=== Information supplied ===
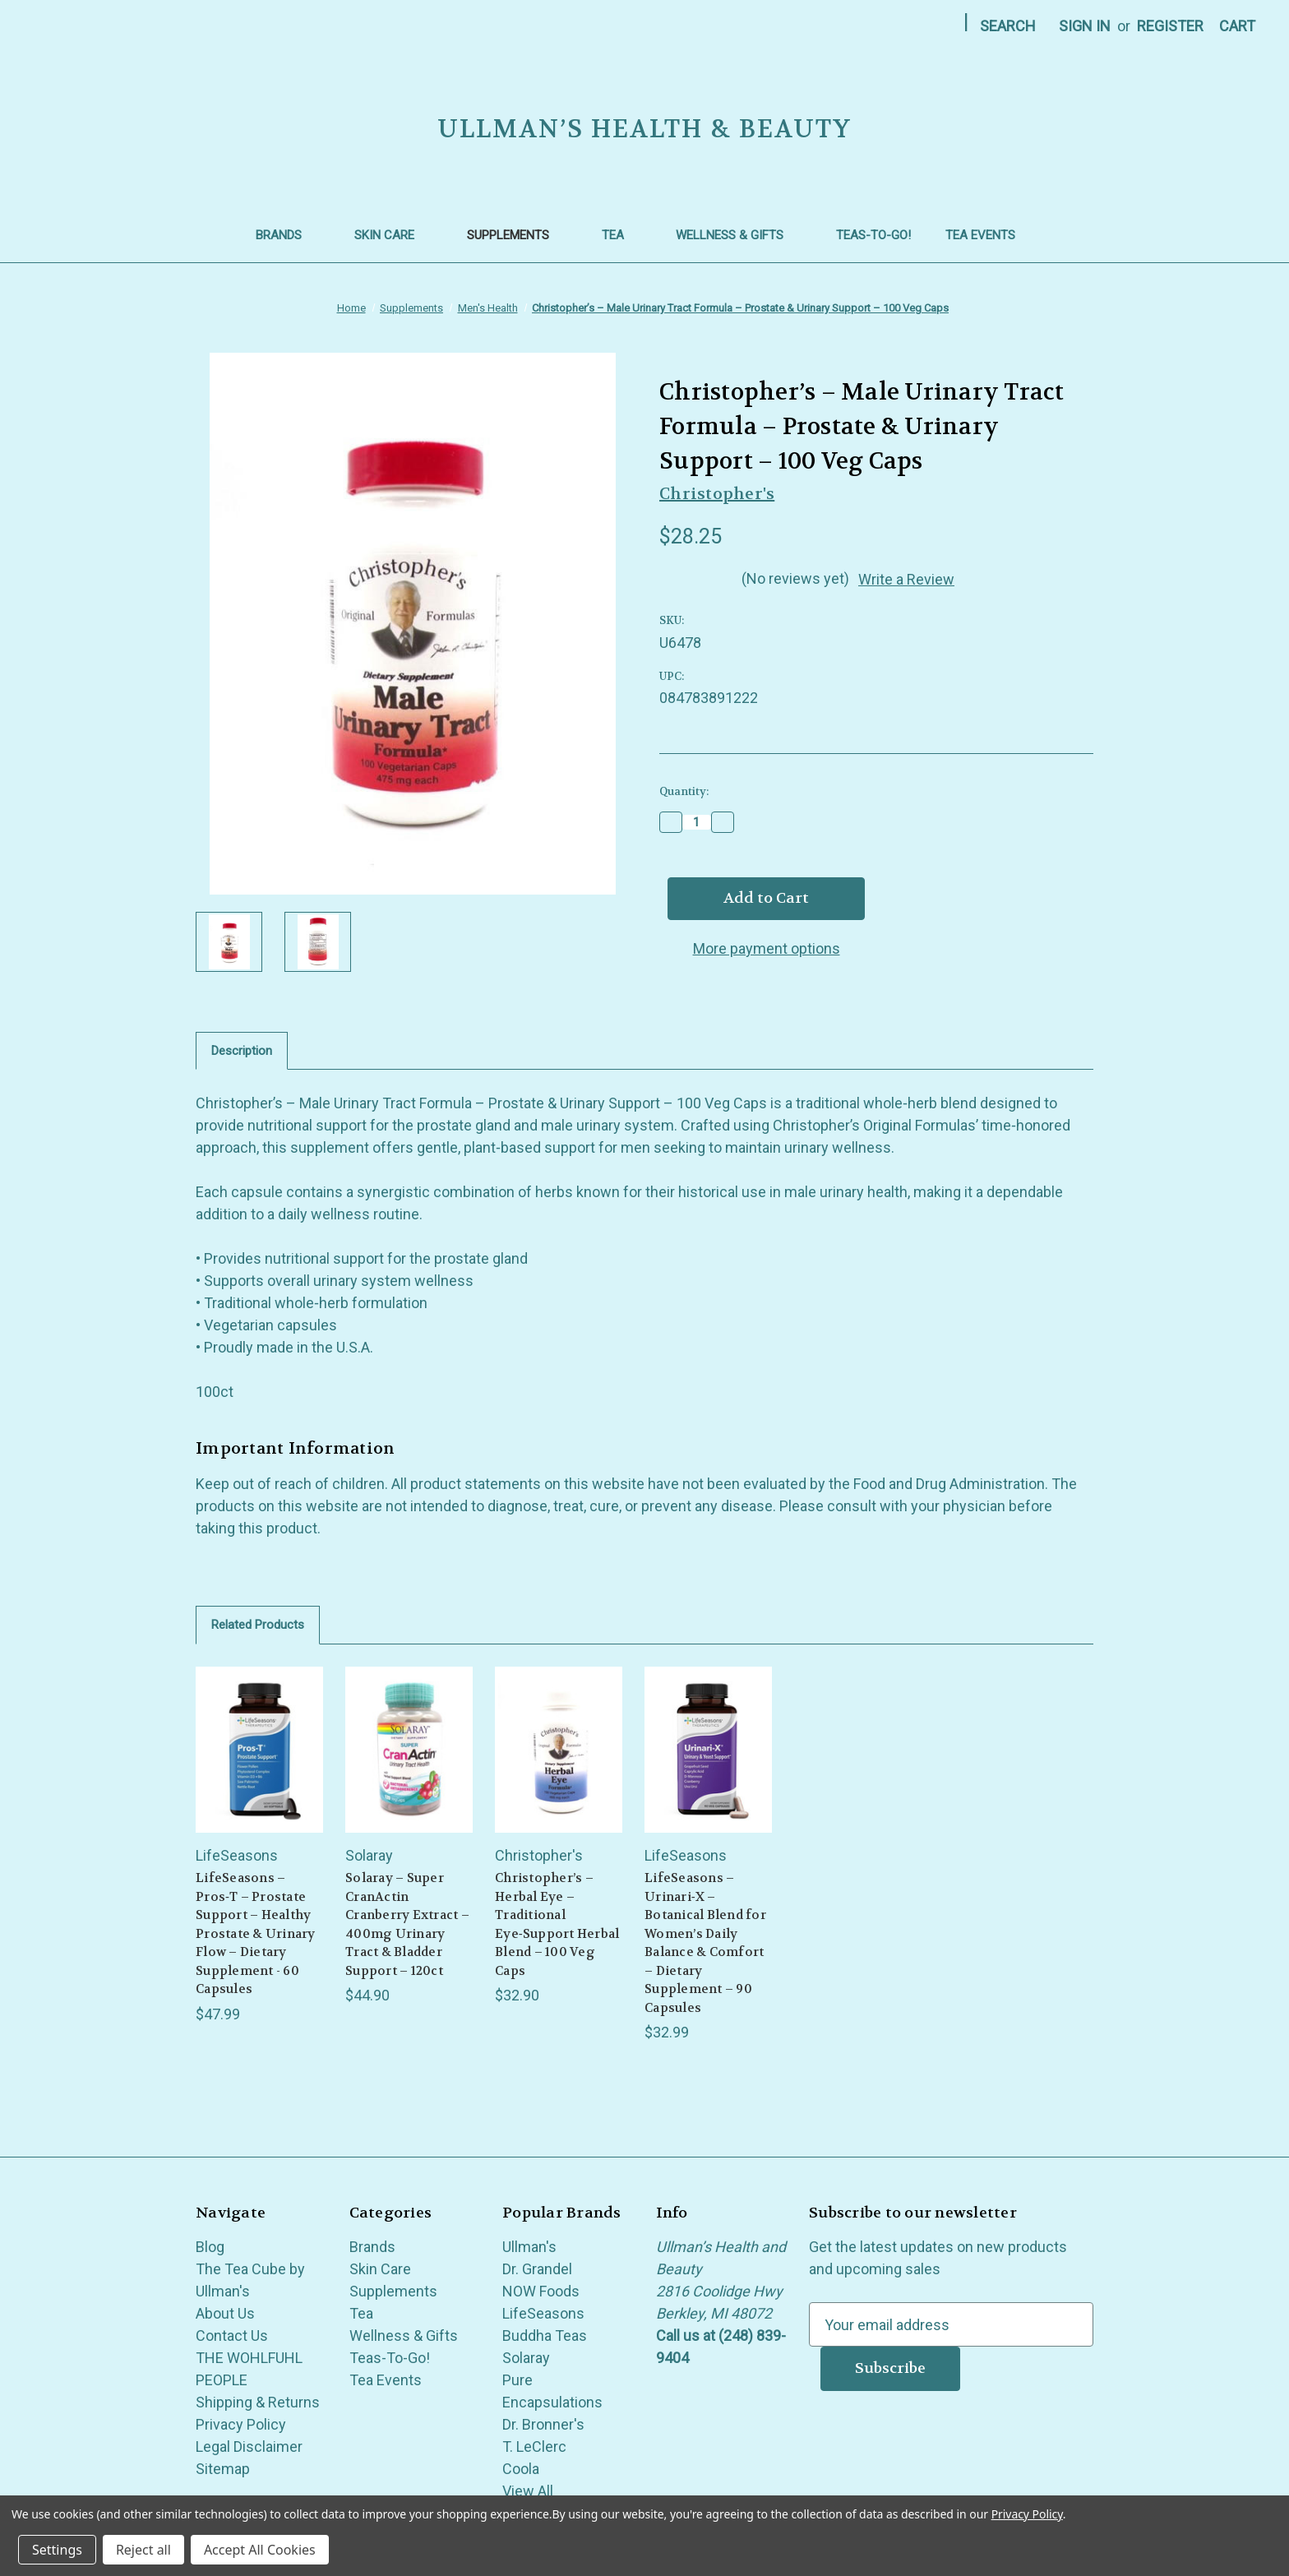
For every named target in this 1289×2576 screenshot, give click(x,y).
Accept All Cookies (260, 2550)
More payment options (766, 948)
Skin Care (393, 235)
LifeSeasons (543, 2313)
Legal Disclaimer (249, 2446)
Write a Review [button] (906, 579)
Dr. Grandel (537, 2269)
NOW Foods (541, 2291)
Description (241, 1050)
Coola (520, 2468)
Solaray (526, 2357)
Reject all (143, 2550)
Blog (210, 2246)
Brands (288, 235)
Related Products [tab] (257, 1624)
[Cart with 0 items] (1237, 26)
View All (527, 2491)
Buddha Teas (544, 2335)
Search (1008, 26)
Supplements (517, 235)
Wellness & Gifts (739, 235)
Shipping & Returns (258, 2402)
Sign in (1085, 26)
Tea (622, 235)
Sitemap (223, 2468)
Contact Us (232, 2335)
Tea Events (989, 235)
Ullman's (529, 2246)
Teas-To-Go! (873, 235)
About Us (225, 2313)
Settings (57, 2550)
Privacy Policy (241, 2424)
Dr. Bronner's (543, 2424)
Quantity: (684, 791)
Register (1170, 26)
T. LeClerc (534, 2446)
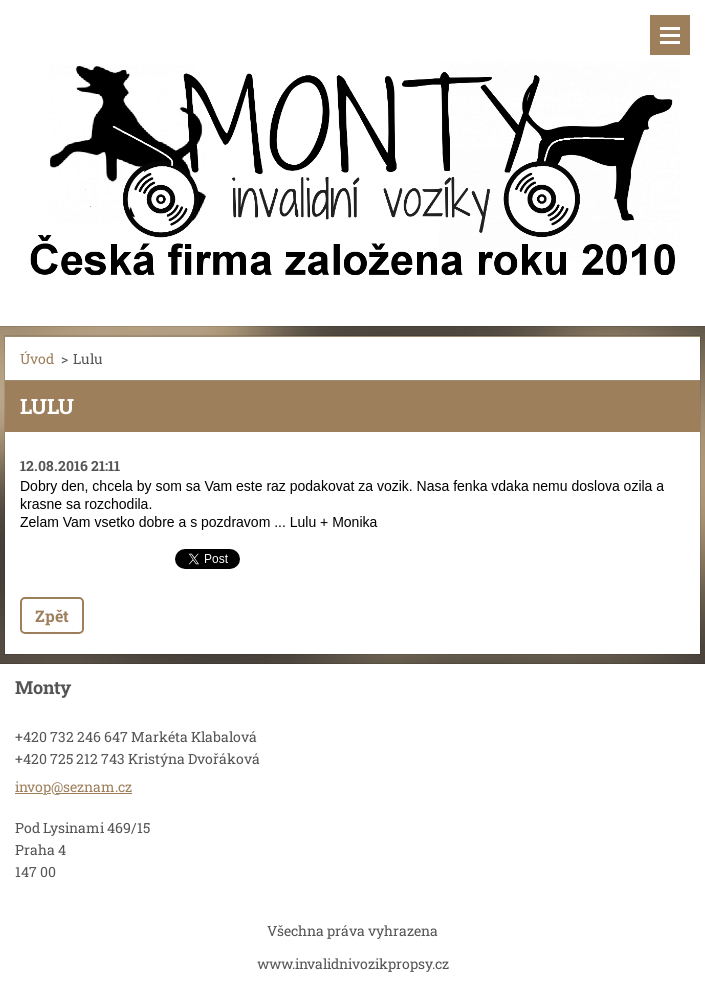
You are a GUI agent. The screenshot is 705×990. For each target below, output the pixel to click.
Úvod (37, 358)
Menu (670, 35)
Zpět (52, 615)
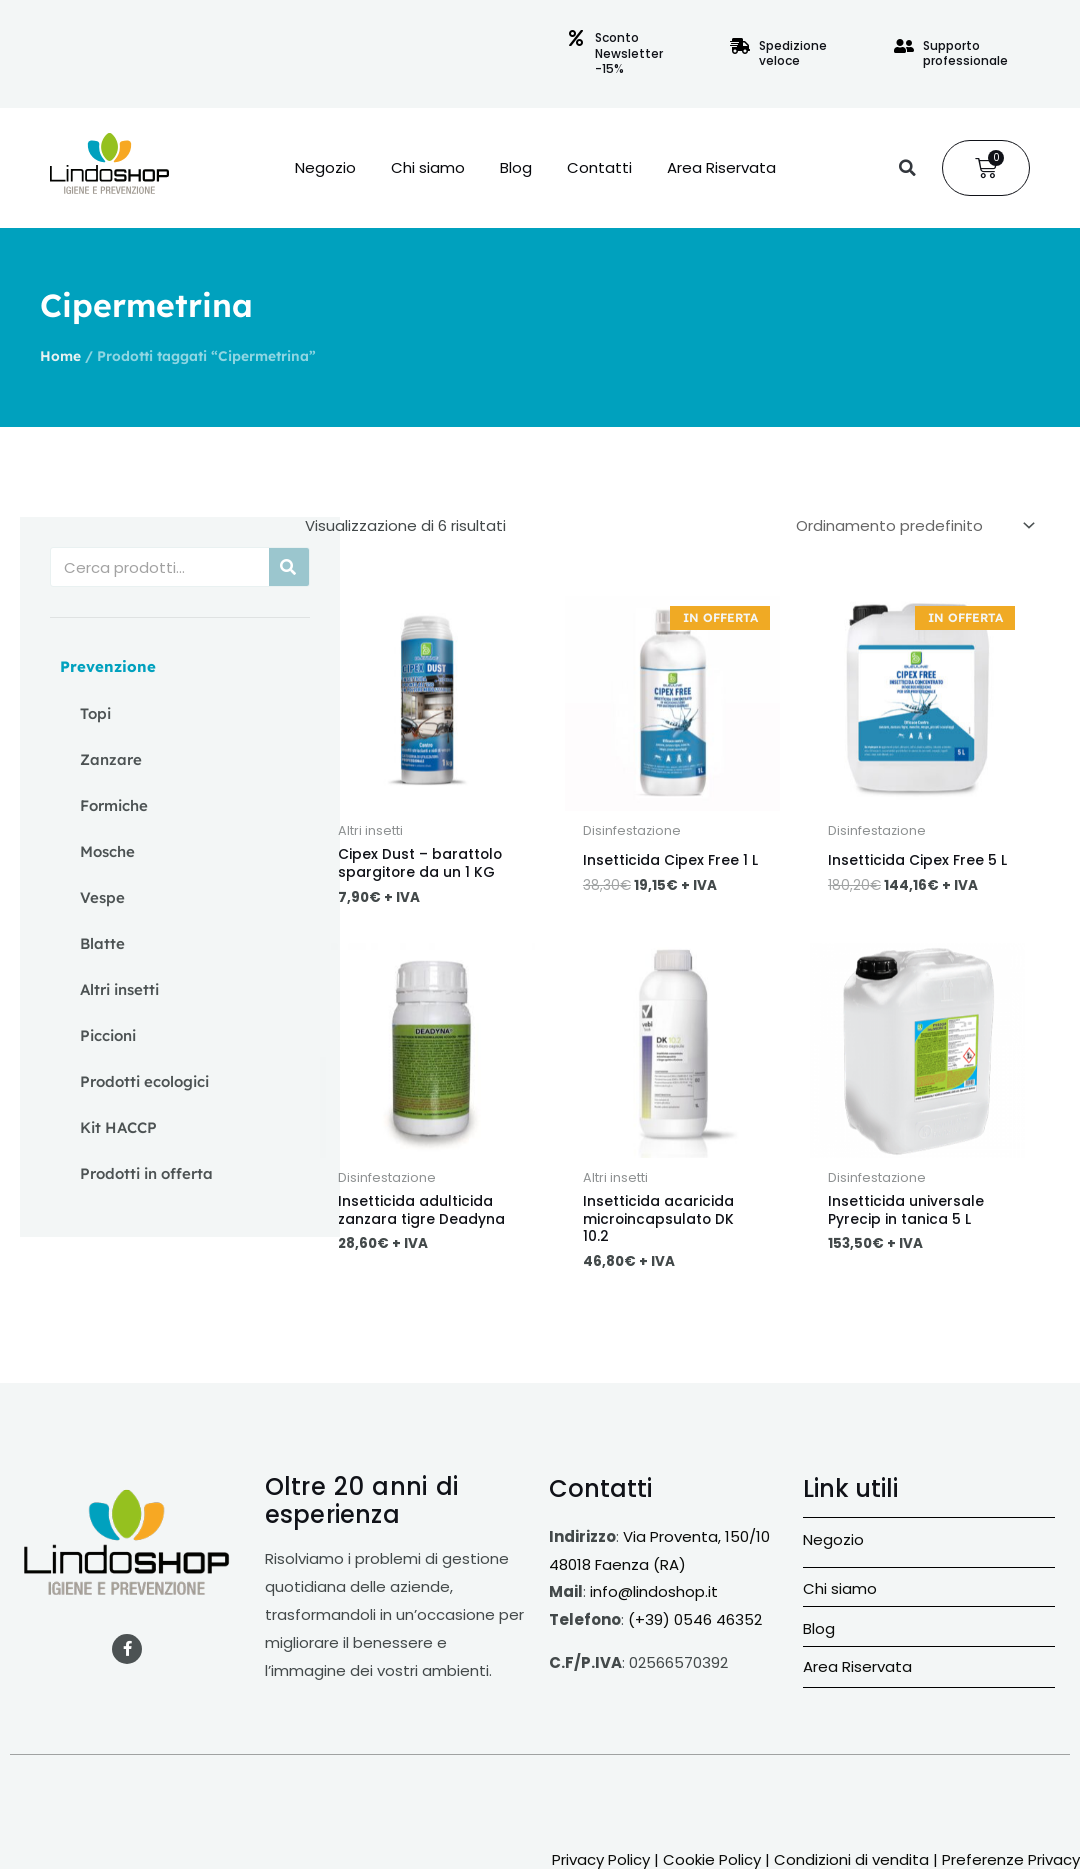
===
■ **Problem**: Return only the lines that start at the line containing "Privacy Policy (241, 2424)" and finish at the last line of the entries, exactly as written and without pictures.

■ **Response area**:
Privacy Policy (241, 2424)
Dr. Bronner's (543, 2424)
Quantity: (684, 791)
Register (1170, 26)
T. LeClerc (534, 2446)
You are a GUI agent. The screenshot is 705×990. For each target below, output the pixel to click.
Úvod (37, 358)
Menu (670, 35)
Zpět (52, 615)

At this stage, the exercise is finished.